> What to do: In the records that follow, find each line with the word "Blue" and copy it.

[Opening Input data section]

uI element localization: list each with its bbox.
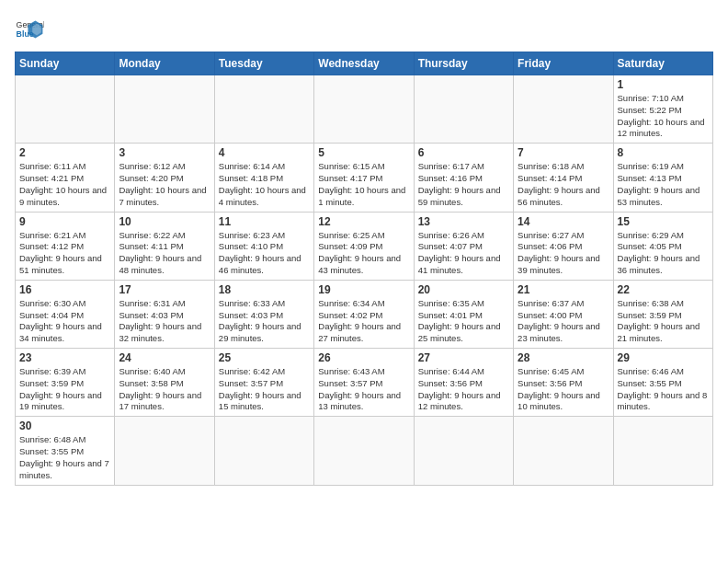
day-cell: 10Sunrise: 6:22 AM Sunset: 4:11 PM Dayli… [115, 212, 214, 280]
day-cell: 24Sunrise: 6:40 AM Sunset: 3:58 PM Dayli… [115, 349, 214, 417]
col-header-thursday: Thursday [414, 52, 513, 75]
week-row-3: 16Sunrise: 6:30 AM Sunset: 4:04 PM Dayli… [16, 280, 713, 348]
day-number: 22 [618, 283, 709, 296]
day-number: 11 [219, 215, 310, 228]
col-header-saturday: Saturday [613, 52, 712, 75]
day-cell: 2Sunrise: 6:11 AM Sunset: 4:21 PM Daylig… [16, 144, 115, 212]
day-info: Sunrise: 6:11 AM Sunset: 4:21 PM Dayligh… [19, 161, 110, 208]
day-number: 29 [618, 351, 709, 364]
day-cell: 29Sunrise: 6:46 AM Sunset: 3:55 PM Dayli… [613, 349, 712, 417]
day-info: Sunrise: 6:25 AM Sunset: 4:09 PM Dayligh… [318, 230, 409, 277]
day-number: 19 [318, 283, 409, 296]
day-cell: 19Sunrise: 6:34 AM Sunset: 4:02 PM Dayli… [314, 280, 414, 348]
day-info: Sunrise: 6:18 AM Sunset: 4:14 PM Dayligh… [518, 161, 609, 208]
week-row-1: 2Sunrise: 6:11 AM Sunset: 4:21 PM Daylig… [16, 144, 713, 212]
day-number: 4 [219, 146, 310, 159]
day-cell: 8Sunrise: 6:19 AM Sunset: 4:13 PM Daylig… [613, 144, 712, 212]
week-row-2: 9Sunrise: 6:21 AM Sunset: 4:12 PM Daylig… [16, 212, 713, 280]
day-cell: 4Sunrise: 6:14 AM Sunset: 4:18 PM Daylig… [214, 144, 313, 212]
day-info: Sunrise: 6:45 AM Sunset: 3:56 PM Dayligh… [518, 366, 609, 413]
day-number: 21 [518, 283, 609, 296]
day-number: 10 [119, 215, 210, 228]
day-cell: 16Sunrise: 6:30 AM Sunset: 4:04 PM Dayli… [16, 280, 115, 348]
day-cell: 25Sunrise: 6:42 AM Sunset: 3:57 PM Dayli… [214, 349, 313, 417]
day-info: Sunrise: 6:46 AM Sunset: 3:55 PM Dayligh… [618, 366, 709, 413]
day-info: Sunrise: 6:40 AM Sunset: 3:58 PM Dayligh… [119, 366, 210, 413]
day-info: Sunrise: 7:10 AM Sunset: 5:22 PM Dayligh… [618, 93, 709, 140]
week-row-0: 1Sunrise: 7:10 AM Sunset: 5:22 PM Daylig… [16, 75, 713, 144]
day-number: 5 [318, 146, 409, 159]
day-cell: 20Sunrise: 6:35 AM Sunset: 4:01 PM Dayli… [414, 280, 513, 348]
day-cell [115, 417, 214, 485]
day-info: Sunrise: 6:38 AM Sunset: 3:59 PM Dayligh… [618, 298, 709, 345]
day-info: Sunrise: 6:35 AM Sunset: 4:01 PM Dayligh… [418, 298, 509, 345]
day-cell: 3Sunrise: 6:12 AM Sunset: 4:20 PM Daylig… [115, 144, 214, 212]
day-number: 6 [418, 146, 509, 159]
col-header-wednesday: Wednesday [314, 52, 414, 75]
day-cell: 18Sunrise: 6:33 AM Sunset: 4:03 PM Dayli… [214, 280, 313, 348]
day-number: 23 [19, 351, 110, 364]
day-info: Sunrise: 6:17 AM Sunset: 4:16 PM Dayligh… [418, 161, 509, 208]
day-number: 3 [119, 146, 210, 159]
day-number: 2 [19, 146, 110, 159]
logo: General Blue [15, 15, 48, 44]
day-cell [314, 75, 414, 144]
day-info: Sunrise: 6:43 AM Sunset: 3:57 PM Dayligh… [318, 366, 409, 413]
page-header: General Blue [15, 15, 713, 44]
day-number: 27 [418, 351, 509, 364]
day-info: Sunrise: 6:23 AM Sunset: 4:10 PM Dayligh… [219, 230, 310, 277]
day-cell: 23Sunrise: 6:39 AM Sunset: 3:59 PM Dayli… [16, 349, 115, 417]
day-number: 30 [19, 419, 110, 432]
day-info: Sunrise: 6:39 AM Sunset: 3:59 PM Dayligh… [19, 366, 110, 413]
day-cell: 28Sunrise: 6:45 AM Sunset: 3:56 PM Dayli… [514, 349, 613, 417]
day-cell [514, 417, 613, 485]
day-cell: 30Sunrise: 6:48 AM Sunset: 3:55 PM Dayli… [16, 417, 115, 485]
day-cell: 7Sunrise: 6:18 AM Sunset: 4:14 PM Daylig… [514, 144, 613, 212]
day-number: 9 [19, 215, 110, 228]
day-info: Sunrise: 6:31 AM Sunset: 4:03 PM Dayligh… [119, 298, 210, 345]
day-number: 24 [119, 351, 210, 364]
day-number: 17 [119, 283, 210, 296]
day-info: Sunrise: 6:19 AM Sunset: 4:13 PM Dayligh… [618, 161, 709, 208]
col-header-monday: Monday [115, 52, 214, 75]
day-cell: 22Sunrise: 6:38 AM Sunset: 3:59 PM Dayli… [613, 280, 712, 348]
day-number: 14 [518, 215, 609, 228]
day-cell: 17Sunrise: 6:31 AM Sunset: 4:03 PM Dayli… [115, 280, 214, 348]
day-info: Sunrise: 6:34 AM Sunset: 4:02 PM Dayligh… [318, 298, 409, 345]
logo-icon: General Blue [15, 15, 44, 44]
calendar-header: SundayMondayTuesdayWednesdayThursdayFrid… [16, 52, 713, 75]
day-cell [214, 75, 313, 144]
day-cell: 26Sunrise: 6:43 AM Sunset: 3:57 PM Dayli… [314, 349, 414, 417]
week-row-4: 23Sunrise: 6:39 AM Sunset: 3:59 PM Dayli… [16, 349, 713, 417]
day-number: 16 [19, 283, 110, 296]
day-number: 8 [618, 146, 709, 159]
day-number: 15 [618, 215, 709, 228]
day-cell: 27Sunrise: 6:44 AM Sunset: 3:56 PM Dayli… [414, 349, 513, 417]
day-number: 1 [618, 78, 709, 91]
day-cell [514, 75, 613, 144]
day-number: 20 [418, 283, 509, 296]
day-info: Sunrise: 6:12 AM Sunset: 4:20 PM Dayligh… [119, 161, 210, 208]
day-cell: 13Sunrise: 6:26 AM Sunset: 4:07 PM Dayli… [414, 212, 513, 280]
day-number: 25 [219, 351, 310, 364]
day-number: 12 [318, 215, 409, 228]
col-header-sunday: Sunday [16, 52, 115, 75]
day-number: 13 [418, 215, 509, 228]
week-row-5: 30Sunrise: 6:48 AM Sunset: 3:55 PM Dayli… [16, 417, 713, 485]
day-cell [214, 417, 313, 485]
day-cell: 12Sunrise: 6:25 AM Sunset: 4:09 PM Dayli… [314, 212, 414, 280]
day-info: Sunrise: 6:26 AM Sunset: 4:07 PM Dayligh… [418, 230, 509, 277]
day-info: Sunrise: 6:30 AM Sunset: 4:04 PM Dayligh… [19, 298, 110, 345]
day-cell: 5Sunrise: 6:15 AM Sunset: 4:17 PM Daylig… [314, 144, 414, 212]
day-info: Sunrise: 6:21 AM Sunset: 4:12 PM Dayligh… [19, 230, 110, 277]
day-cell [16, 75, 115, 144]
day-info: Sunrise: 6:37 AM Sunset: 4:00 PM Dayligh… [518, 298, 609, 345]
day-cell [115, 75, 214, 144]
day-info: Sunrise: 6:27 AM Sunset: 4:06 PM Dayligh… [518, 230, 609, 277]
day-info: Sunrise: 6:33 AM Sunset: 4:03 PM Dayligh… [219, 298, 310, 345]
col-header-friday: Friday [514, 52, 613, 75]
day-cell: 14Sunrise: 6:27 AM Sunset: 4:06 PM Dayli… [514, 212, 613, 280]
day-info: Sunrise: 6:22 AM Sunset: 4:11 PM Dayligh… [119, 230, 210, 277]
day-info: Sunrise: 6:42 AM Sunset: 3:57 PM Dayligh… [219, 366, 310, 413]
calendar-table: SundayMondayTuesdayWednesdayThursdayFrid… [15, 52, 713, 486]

[Closing Input data section]

> Task answer:
logo: General Blue [15, 15, 48, 44]
page-header: General Blue [15, 15, 713, 44]
logo-icon: General Blue [15, 15, 44, 44]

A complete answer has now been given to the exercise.